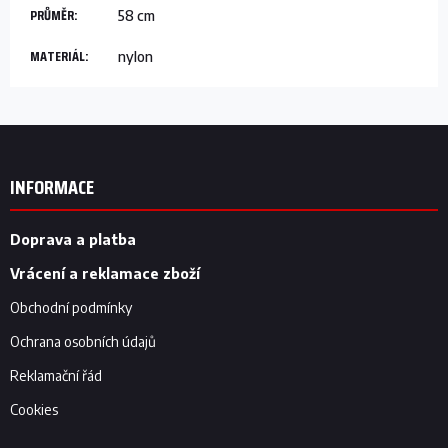
PRŮMĚR
:
58 cm
MATERIÁL
:
nylon
Z
á
p
INFORMACE
a
t
í
Doprava a platba
Vrácení a reklamace zboží
Obchodní podmínky
Ochrana osobních údajů
Reklamační řád
Cookies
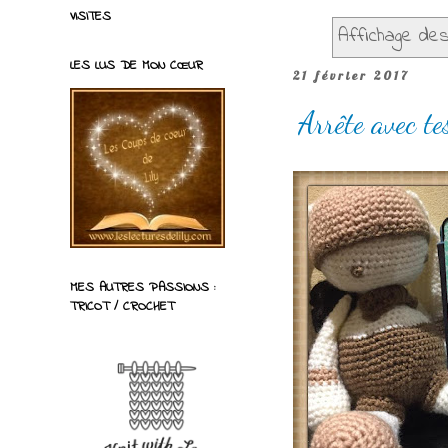
VISITES
Affichage des 
LES LUS DE MON CŒUR
21 février 2017
Arrête avec t
MES AUTRES PASSIONS :
TRICOT / CROCHET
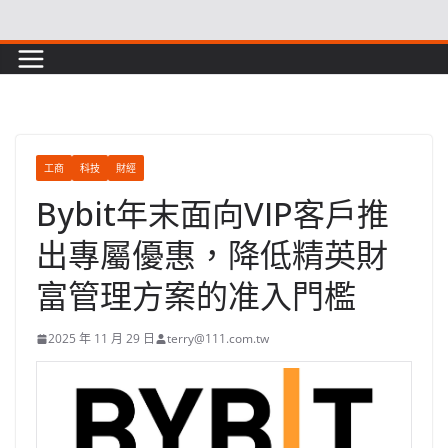
Skip
to
content
工商
科技
財經
Bybit年末面向VIP客戶推
出專屬優惠，降低精英財
富管理方案的准入門檻
2025 年 11 月 29 日
terry@111.com.tw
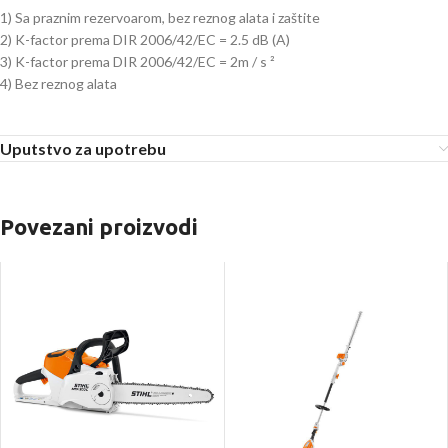
1) Sa praznim rezervoarom, bez reznog alata i zaštite
2) K-factor prema DIR 2006/42/EC = 2.5 dB (A)
3) K-factor prema DIR 2006/42/EC = 2m / s ²
4) Bez reznog alata
Uputstvo za upotrebu
Povezani proizvodi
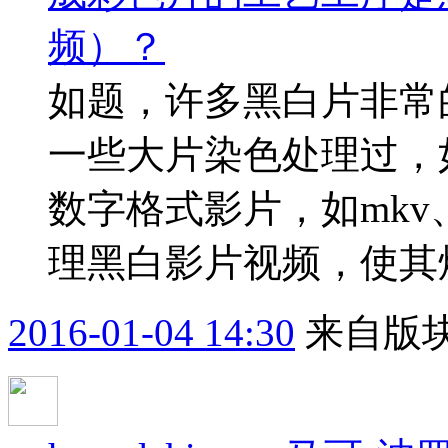
频）？
如题，许多黑白片非常
一些大片染色处理过，
数字格式影片，如mkv、
理黑白影片视频，使其
2016-01-04 14:30
来自版块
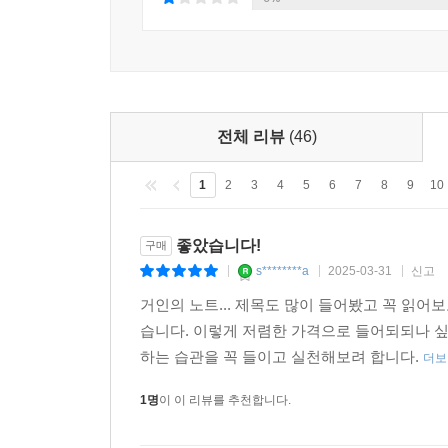
되어줄 것이다.
전체 리뷰
(46)
1
2
3
4
5
6
7
8
9
10
좋았습니다!
구매
s********a
2025-03-31
신고
|
|
|
거인의 노트... 제목도 많이 들어봤고 꼭 읽
습니다. 이렇게 저렴한 가격으로 들어되되나 싶
하는 습관을 꼭 들이고 실천해보려 합니다.
더보
1명
이 이 리뷰를 추천합니다.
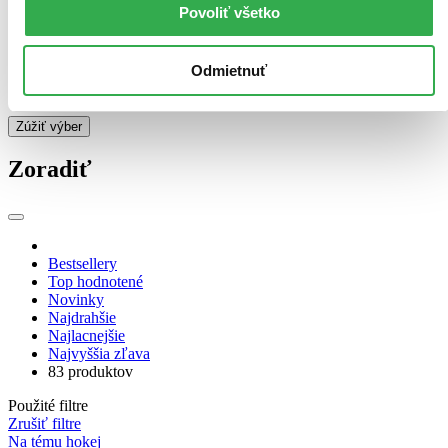
Povoliť všetko
E-kniha: PDF (9 titulov)
E-kniha: PDF
9
E-kniha: EPUB (8 titulov)
E-kniha: EPUB
8
E-kniha: MOBI (7 titulov)
E-kniha: MOBI
7
Odmietnuť
E-kniha: EPUB (Adobe DRM) (1 titul)
E-kniha: EPUB
(Adobe DRM)
1
Zúžiť výber
Zoradiť
Bestsellery
Top hodnotené
Novinky
Najdrahšie
Najlacnejšie
Najvyššia zľava
83 produktov
Použité filtre
Zrušiť filtre
Na tému hokej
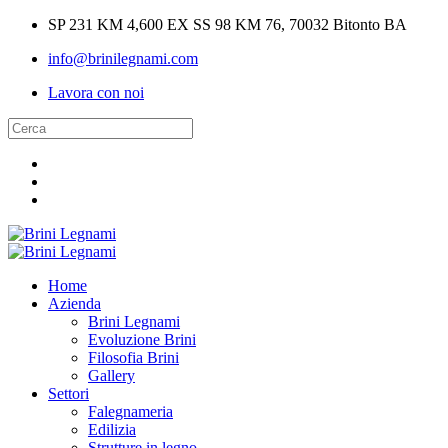
SP 231 KM 4,600 EX SS 98 KM 76, 70032 Bitonto BA
info@brinilegnami.com
Lavora con noi
Home
Azienda
Brini Legnami
Evoluzione Brini
Filosofia Brini
Gallery
Settori
Falegnameria
Edilizia
Strutture in legno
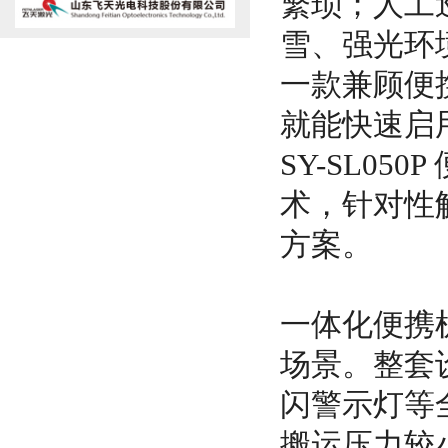
繁琐；人工
雪、强光环
一款兼顾便
就能快速启
SY-SL05
术，针对性
方案。
一体化便携
场景。整套
闪警示灯等
搬运压力较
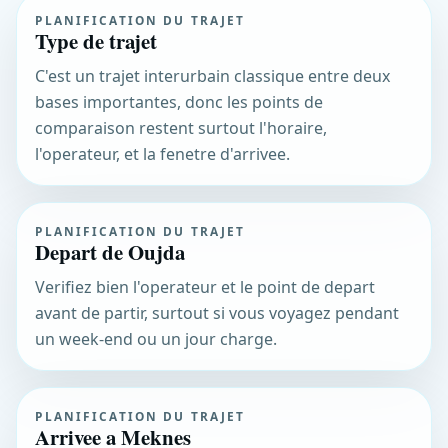
PLANIFICATION DU TRAJET
Type de trajet
C'est un trajet interurbain classique entre deux
bases importantes, donc les points de
comparaison restent surtout l'horaire,
l'operateur, et la fenetre d'arrivee.
PLANIFICATION DU TRAJET
Depart de Oujda
Verifiez bien l'operateur et le point de depart
avant de partir, surtout si vous voyagez pendant
un week-end ou un jour charge.
PLANIFICATION DU TRAJET
Arrivee a Meknes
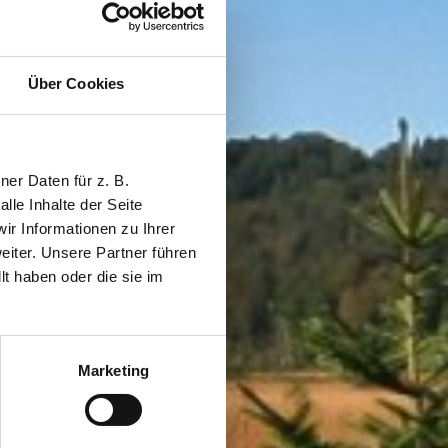
Über Cookies
er Daten für z. B.
lle Inhalte der Seite
r Informationen zu Ihrer
iter. Unsere Partner führen
t haben oder die sie im
Marketing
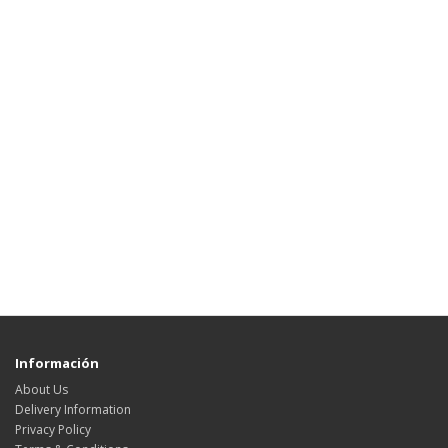
Información
About Us
Delivery Information
Privacy Policy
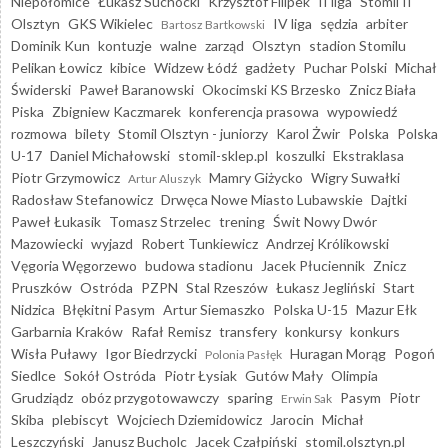
Niepołomice
Łukasz Suchocki
Krzysztof Filipek
II liga
Stomil II
Olsztyn
GKS Wikielec
IV liga
sędzia
arbiter
Bartosz Bartkowski
Dominik Kun
kontuzje
walne
zarząd
Olsztyn
stadion Stomilu
Pelikan Łowicz
kibice
Widzew Łódź
gadżety
Puchar Polski
Michał
Świderski
Paweł Baranowski
Okocimski KS Brzesko
Znicz Biała
Piska
Zbigniew Kaczmarek
konferencja prasowa
wypowiedź
rozmowa
bilety
Stomil Olsztyn - juniorzy
Karol Żwir
Polska
Polska
U-17
Daniel Michałowski
stomil-sklep.pl
koszulki
Ekstraklasa
Piotr Grzymowicz
Mamry Giżycko
Wigry Suwałki
Artur Aluszyk
Radosław Stefanowicz
Drwęca Nowe Miasto Lubawskie
Dajtki
Paweł Łukasik
Tomasz Strzelec
trening
Świt Nowy Dwór
Mazowiecki
wyjazd
Robert Tunkiewicz
Andrzej Królikowski
Vęgoria Węgorzewo
budowa stadionu
Jacek Płuciennik
Znicz
Pruszków
Ostróda
PZPN
Stal Rzeszów
Łukasz Jegliński
Start
Nidzica
Błękitni Pasym
Artur Siemaszko
Polska U-15
Mazur Ełk
Garbarnia Kraków
Rafał Remisz
transfery
konkursy
konkurs
Wisła Puławy
Igor Biedrzycki
Huragan Morąg
Pogoń
Polonia Pasłęk
Siedlce
Sokół Ostróda
Piotr Łysiak
Gutów Mały
Olimpia
Grudziądz
obóz przygotowawczy
sparing
Pasym
Piotr
Erwin Sak
Skiba
plebiscyt
Wojciech Dziemidowicz
Jarocin
Michał
Leszczyński
Janusz Bucholc
Jacek Czałpiński
stomil.olsztyn.pl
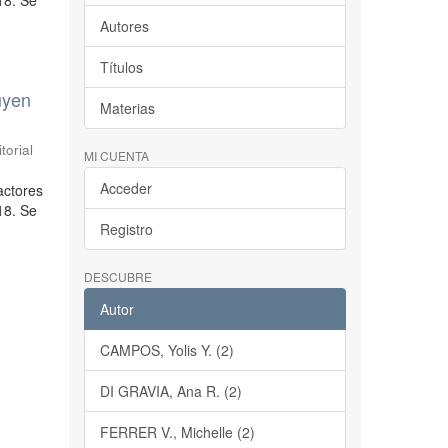
18. Se
Autores
Títulos
luyen
Materias
torial
MI CUENTA
Acceder
factores
18. Se
Registro
DESCUBRE
Autor
CAMPOS, Yolis Y. (2)
DI GRAVIA, Ana R. (2)
FERRER V., Michelle (2)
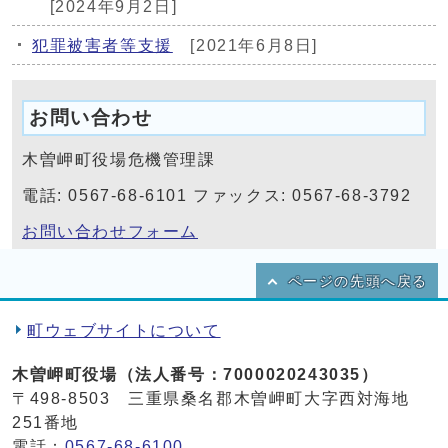
[2024年9月2日]
犯罪被害者等支援
[2021年6月8日]
お問い合わせ
木曽岬町役場危機管理課
電話: 0567-68-6101 ファックス: 0567-68-3792
お問い合わせフォーム
ページの先頭へ戻る
町ウェブサイトについて
木曽岬町役場（法人番号：7000020243035）
〒498-8503 三重県桑名郡木曽岬町大字西対海地
251番地
電話：
0567-68-6100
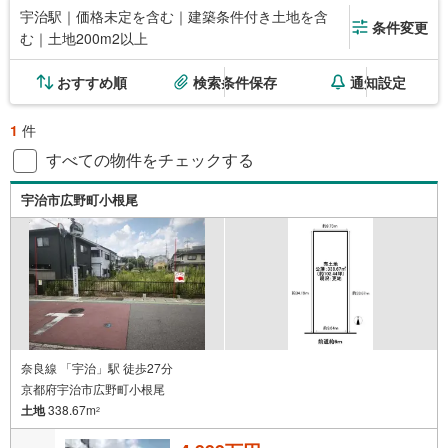
宇治駅｜価格未定を含む｜建築条件付き土地を含
条件変更
む｜土地200m2以上
おすすめ順
検索条件保存
通知設定
1
件
すべての物件をチェックする
宇治市広野町小根尾
奈良線 「宇治」駅 徒歩27分
京都府宇治市広野町小根尾
土地
338.67m
2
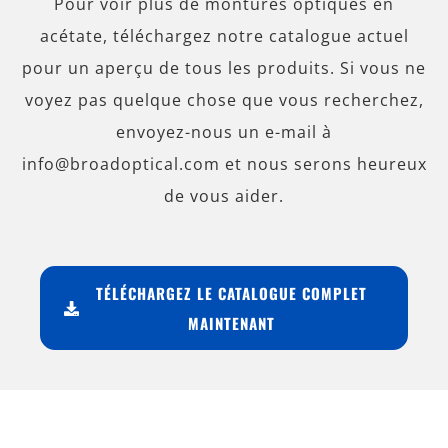
Pour voir plus de montures optiques en
acétate, téléchargez notre catalogue actuel
pour un aperçu de tous les produits. Si vous ne
voyez pas quelque chose que vous recherchez,
envoyez-nous un e-mail à
info@broadoptical.com et nous serons heureux
de vous aider.
TÉLÉCHARGEZ LE CATALOGUE COMPLET
MAINTENANT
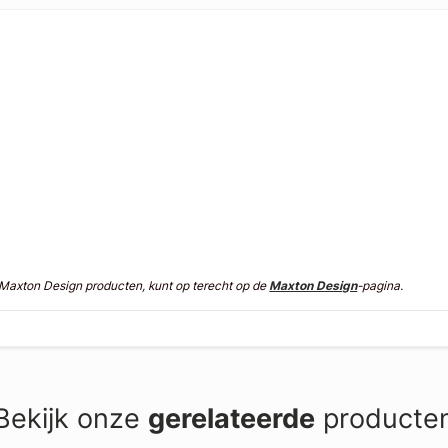
n Maxton Design producten, kunt op terecht op de
Maxton Design
-pagina.
Bekijk onze
gerelateerde
producte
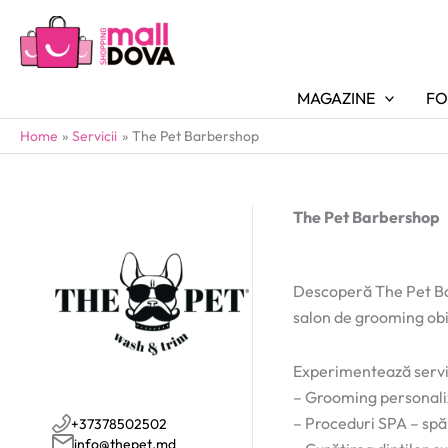
MAGAZINE
FO
Home
Servicii
The Pet Barbershop
The Pet Barbershop
Descoperă The Pet Bar
salon de grooming obiș
Experimentează servi
– Grooming personalizat
– Proceduri SPA – spăl
+37378502502
info@thepet.md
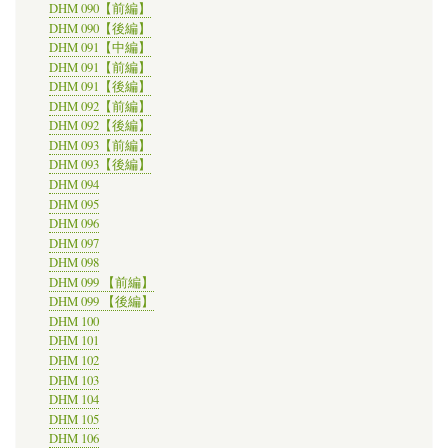
DHM 090【前編】
DHM 090【後編】
DHM 091【中編】
DHM 091【前編】
DHM 091【後編】
DHM 092【前編】
DHM 092【後編】
DHM 093【前編】
DHM 093【後編】
DHM 094
DHM 095
DHM 096
DHM 097
DHM 098
DHM 099 【前編】
DHM 099 【後編】
DHM 100
DHM 101
DHM 102
DHM 103
DHM 104
DHM 105
DHM 106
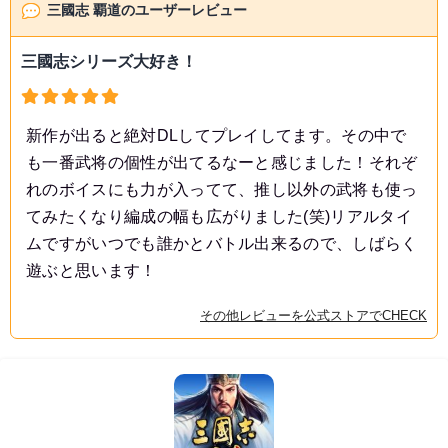
三國志 覇道のユーザーレビュー
三國志シリーズ大好き！
新作が出ると絶対DLしてプレイしてます。その中で
も一番武将の個性が出てるなーと感じました！それぞ
れのボイスにも力が入ってて、推し以外の武将も使っ
てみたくなり編成の幅も広がりました(笑)リアルタイ
ムですがいつでも誰かとバトル出来るので、しばらく
遊ぶと思います！
その他レビューを公式ストアでCHECK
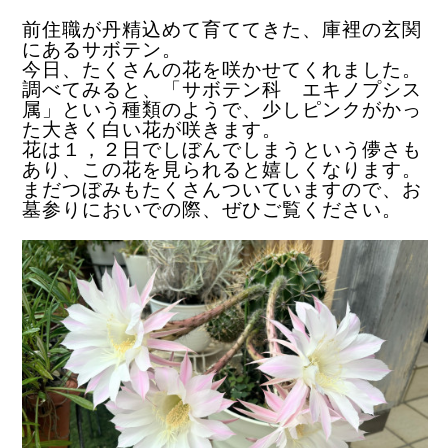
前住職が丹精込めて育ててきた、庫裡の玄関
にあるサボテン。
今日、たくさんの花を咲かせてくれました。
調べてみると、「サボテン科 エキノプシス
属」という種類のようで、
少しピンクがかっ
た大きく白い花が咲きます。
花は１，２日でしぼんでしまうという儚さも
あり、この花を見られると嬉しくなります。
まだつぼみもたくさんついていますので、お
墓参りにおいでの際、ぜひご覧ください。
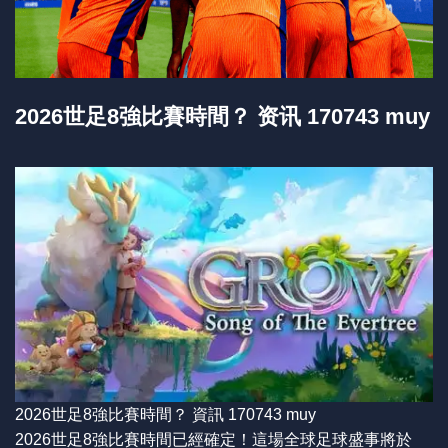
2026世足8強比賽時間？ 资讯 170743 muy
2026世足8強比賽時間？ 資訊 170743 muy
2026世足8強比賽時間已經確定！這場全球足球盛事將於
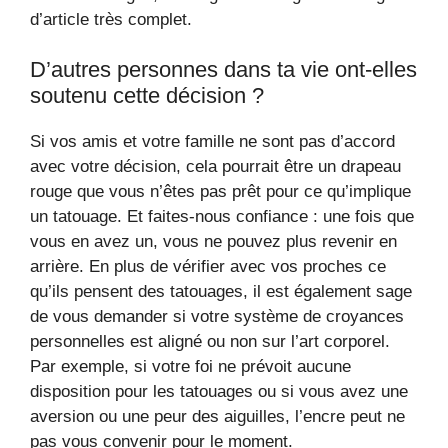
d’article très complet.
D’autres personnes dans ta vie ont-elles
soutenu cette décision ?
Si vos amis et votre famille ne sont pas d’accord
avec votre décision, cela pourrait être un drapeau
rouge que vous n’êtes pas prêt pour ce qu’implique
un tatouage. Et faites-nous confiance : une fois que
vous en avez un, vous ne pouvez plus revenir en
arrière. En plus de vérifier avec vos proches ce
qu’ils pensent des tatouages, il est également sage
de vous demander si votre système de croyances
personnelles est aligné ou non sur l’art corporel.
Par exemple, si votre foi ne prévoit aucune
disposition pour les tatouages ​​ou si vous avez une
aversion ou une peur des aiguilles, l’encre peut ne
pas vous convenir pour le moment.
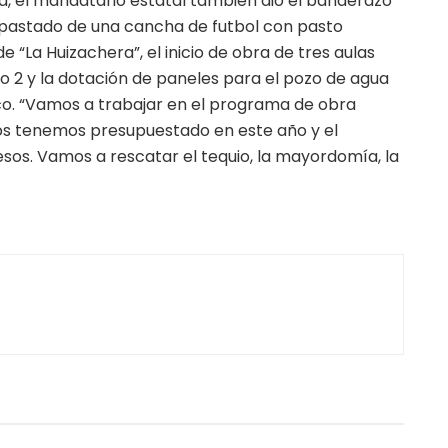
gra, el mandatario estatal también dio el banderazo
pastado de una cancha de futbol con pasto
e “La Huizachera”, el inicio de obra de tres aulas
ego 2 y la dotación de paneles para el pozo de agua
co. “Vamos a trabajar en el programa de obra
sos tenemos presupuestado en este año y el
esos. Vamos a rescatar el tequio, la mayordomía, la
+ + +
* **Work to be completed**
Return the lines exactly as they stand, from the start of the entries through the line holding "2025 年 11 月 29 日"; omit the pictures.

* **Response to this exercise**
PRŮMĚR
:
58 cm
MATERIÁL
:
nylon
Z
á
p
INFORMACE
a
t
í
Doprava a platba
Vrácení a reklamace zboží
Obchodní podmínky
Ochrana osobních údajů
Reklamační řád
Cookies
VISITES
Affichage des 
LES LUS DE MON CŒUR
21 février 2017
Arrête avec t
MES AUTRES PASSIONS :
TRICOT / CROCHET
Skip
to
content
工商
科技
財經
Bybit年末面向VIP客戶推
出專屬優惠，降低精英財
富管理方案的准入門檻
2025 年 11 月 29 日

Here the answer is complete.